Abro el ordenador. Mientras se enciende, miro a un lado y a otro. A la derecha, echo un vistazo por vigésima vez a aquella revista que este mes trata a fondo la obra de Van Eyck y que estoy deseando leer. Miro la pantalla: ya se ha encendido. Me conecto a la clase virtual. Espero. Vuelvo a mirar la revista. El profesor habla. Me pongo los auriculares. Y, sin esperarlo, mi maestro se aventura a tranquilizarnos diciendo: “no os preocupéis, las presentaciones que hagáis no tienen que ser estéticas”. Tan solo me entran ganas de llorar. Pero son unas lágrimas que ya conocemos, que vienen de una situación demasiado frecuente: la nula importancia del factor estético en el mundo académico.
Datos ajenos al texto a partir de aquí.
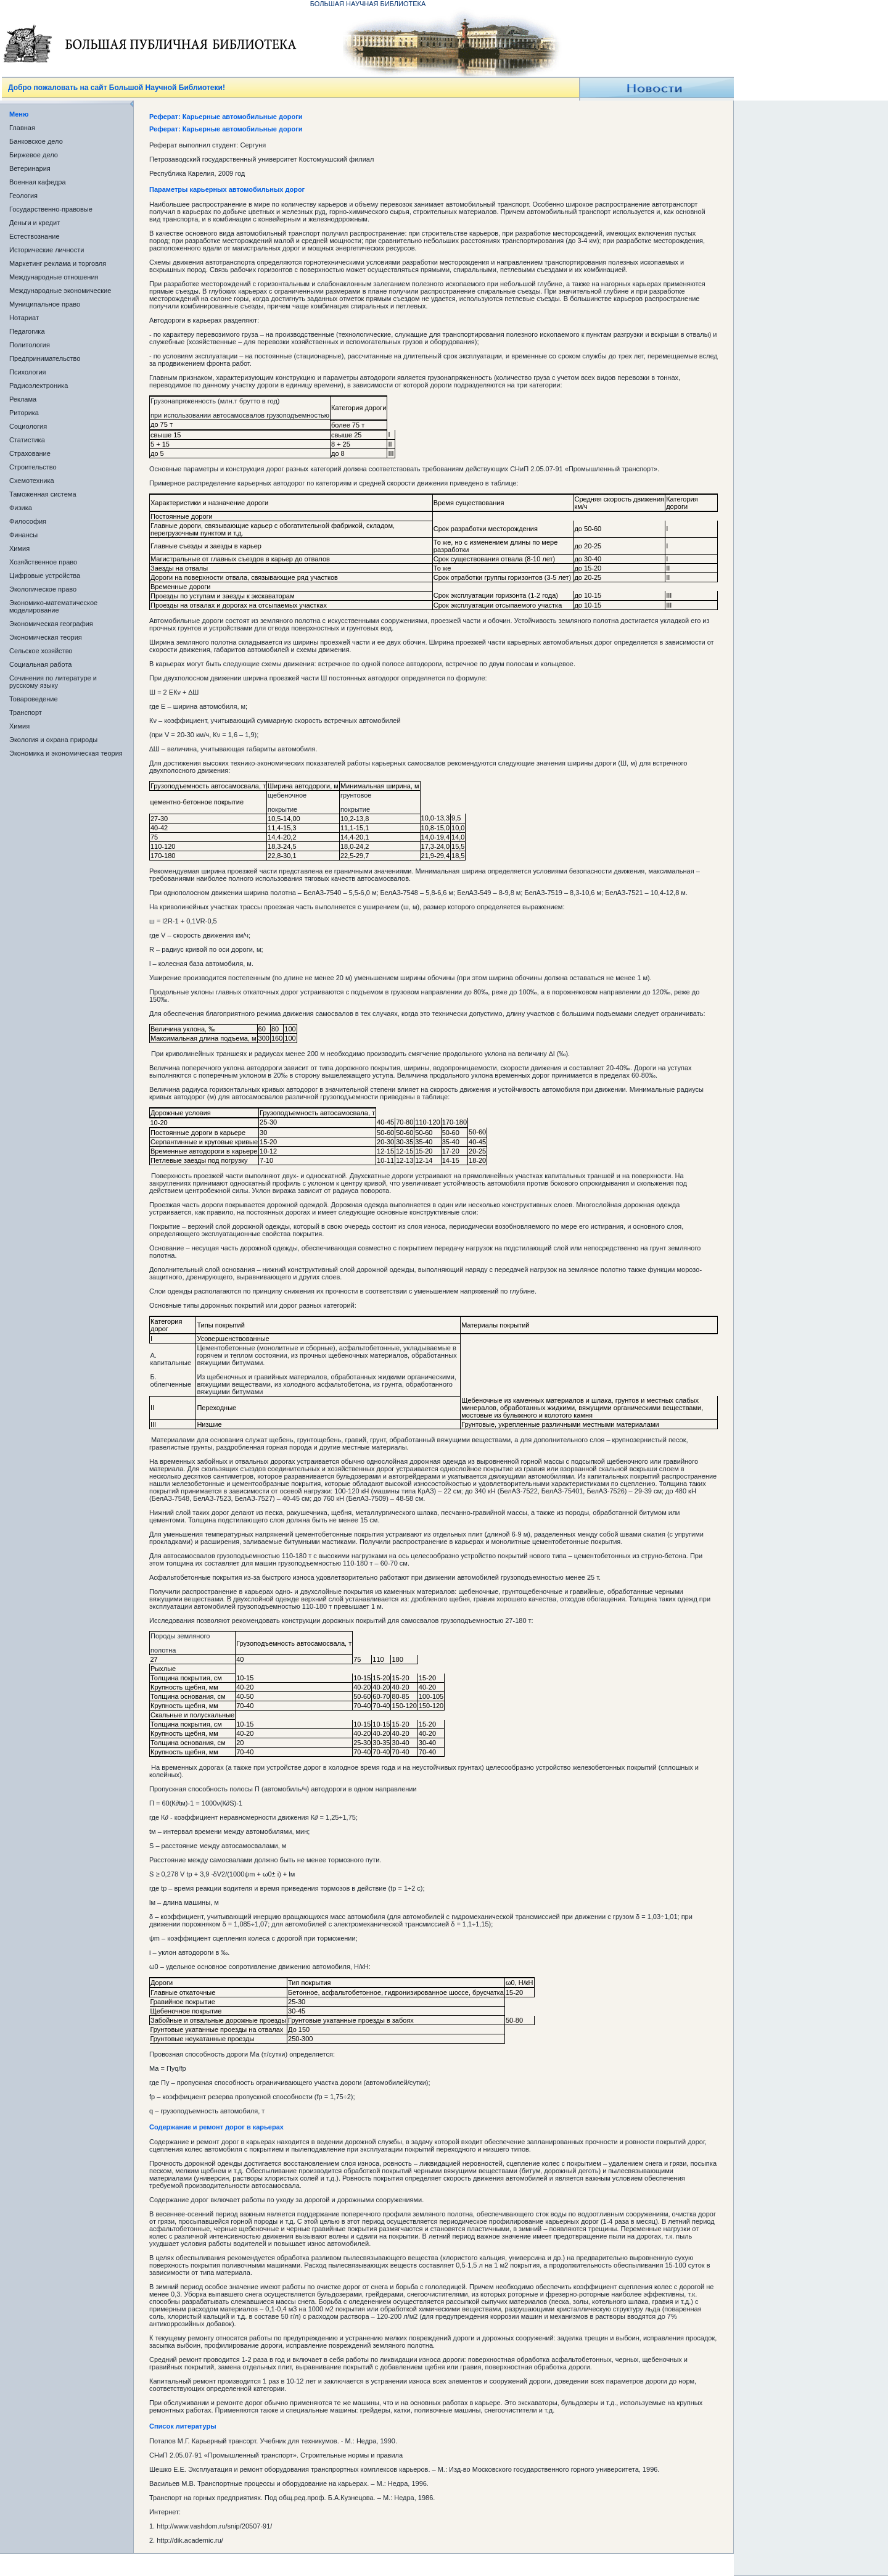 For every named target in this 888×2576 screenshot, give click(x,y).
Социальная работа (40, 664)
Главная (22, 127)
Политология (29, 345)
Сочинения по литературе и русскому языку (53, 681)
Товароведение (33, 699)
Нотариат (24, 317)
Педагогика (27, 331)
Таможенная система (42, 494)
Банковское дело (36, 141)
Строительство (33, 467)
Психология (27, 372)
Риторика (24, 412)
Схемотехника (31, 480)
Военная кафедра (37, 182)
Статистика (27, 440)
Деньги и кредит (34, 222)
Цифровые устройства (44, 575)
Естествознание (34, 236)
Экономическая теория (45, 637)
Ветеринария (30, 168)
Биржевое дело (33, 155)
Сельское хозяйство (40, 650)
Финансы (23, 535)
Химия (19, 548)
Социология (28, 426)
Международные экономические (60, 290)
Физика (20, 507)
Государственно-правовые (50, 209)
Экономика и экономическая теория (66, 753)
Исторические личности (46, 250)
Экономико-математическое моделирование (53, 606)
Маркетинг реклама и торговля (57, 263)
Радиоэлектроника (38, 385)
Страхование (30, 453)
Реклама (22, 399)
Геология (23, 195)
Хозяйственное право (43, 562)
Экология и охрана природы (53, 739)
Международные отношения (54, 277)
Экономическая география (51, 623)
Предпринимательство (44, 358)
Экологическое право (42, 589)
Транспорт (25, 712)
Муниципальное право (44, 304)
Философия (27, 521) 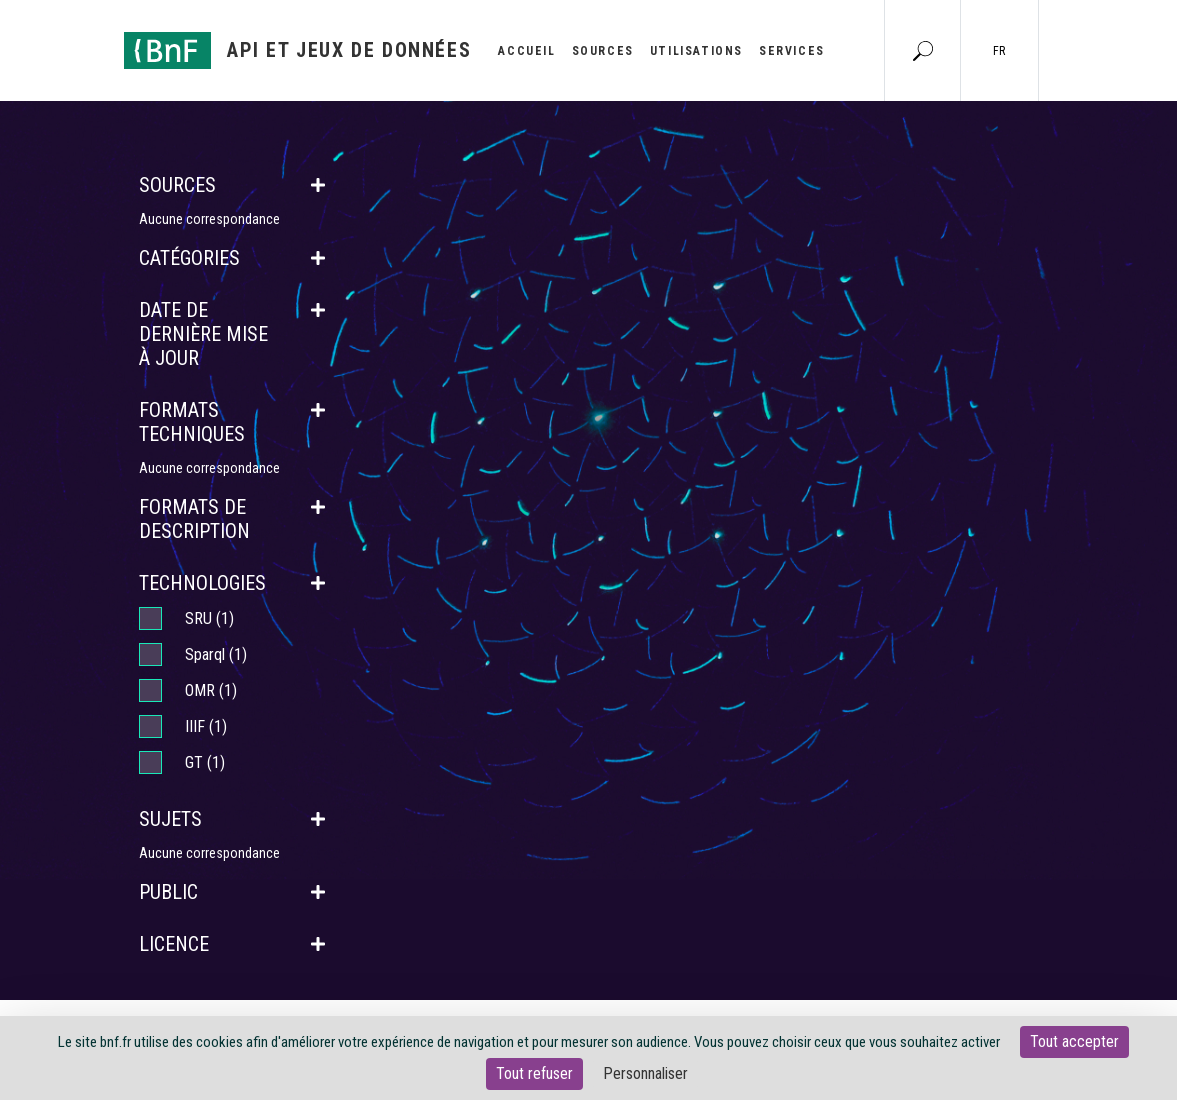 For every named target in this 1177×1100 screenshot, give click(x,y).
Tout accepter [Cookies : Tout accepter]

No quiero sonar exagerado, pero la banalización de la estética en nuestra vida es algo muy serio. Filósofos de todas las escuelas y épocas históricas han reflexionado sobre esto: Platón le otorgaba a la estética, junto a la bondad, el más alto escalón en la jerarquía de los valores; Huizinga hablaba de la belleza medieval como nexo entre lo terrenal y lo divino; Hegel decía que la estética es un reflejo del espíritu… Y mi profesor, en cambio, afirma alegremente que es algo secundario.
Un buen trabajo no es verdaderamente bueno si no está acompañado de una buena forma. Un fondo sin forma es como un puñetazo al viento: no causa ningún efecto en una sociedad donde la “primera vista” dicta el comportamiento de las personas. En consecuencia, se debería exigir en el ámbito académico una mayor implicación en la presentación y la estética formal.
Pero hasta que llegue ese momento, continuaremos en la sociedad del “Times New Roman al 12”, de los trabajos aburridos a la vista, de las almas inexpresivas que nunca dejan huella en el mundo.